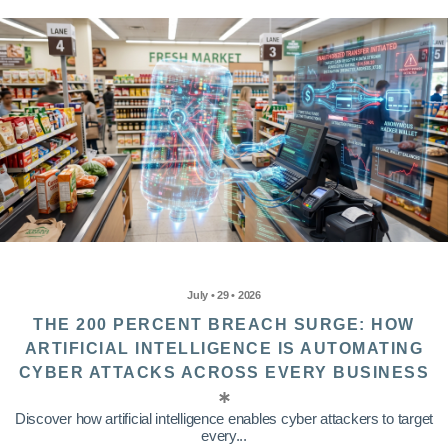
July • 29 • 2026
THE 200 PERCENT BREACH SURGE: HOW
ARTIFICIAL INTELLIGENCE IS AUTOMATING
CYBER ATTACKS ACROSS EVERY BUSINESS
Discover how artificial intelligence enables cyber attackers to target
every...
----------
EXERCISE DIRECTIONS:
Give back the listing word for word, minus its images.

COMPLETED TASK:
July • 29 • 2026
THE 200 PERCENT BREACH SURGE: HOW
ARTIFICIAL INTELLIGENCE IS AUTOMATING
CYBER ATTACKS ACROSS EVERY BUSINESS
Discover how artificial intelligence enables cyber attackers to target
every...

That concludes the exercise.